Output all entries verbatim, dropping pictures.

------------------------

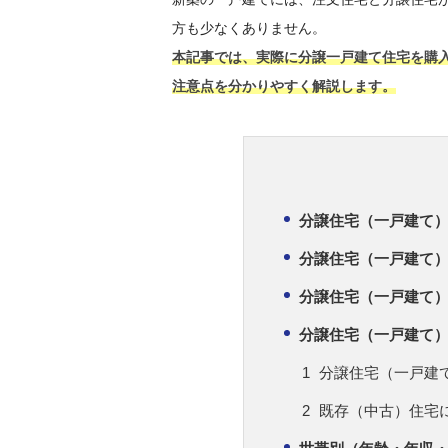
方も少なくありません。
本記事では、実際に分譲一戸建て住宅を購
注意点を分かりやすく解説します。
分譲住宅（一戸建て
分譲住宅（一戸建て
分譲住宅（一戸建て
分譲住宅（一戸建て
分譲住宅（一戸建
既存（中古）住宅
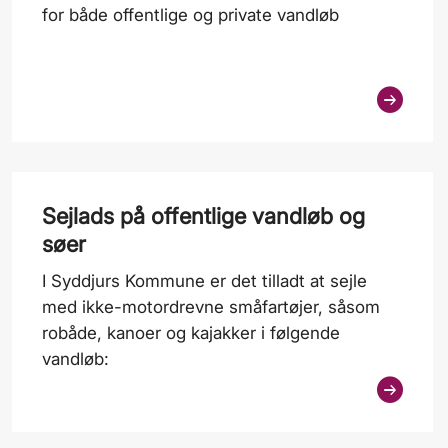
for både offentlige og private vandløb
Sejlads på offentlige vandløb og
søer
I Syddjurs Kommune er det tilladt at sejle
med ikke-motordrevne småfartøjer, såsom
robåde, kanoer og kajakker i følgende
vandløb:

------------------------

** The answer **
方も少なくありません。
本記事では、実際に分譲一戸建て住宅を購
注意点を分かりやすく解説します。
分譲住宅（一戸建て
分譲住宅（一戸建て
分譲住宅（一戸建て
分譲住宅（一戸建て
分譲住宅（一戸建
既存（中古）住宅
for både offentlige og private vandløb
Sejlads på offentlige vandløb og
søer
I Syddjurs Kommune er det tilladt at sejle
med ikke-motordrevne småfartøjer, såsom
robåde, kanoer og kajakker i følgende
vandløb:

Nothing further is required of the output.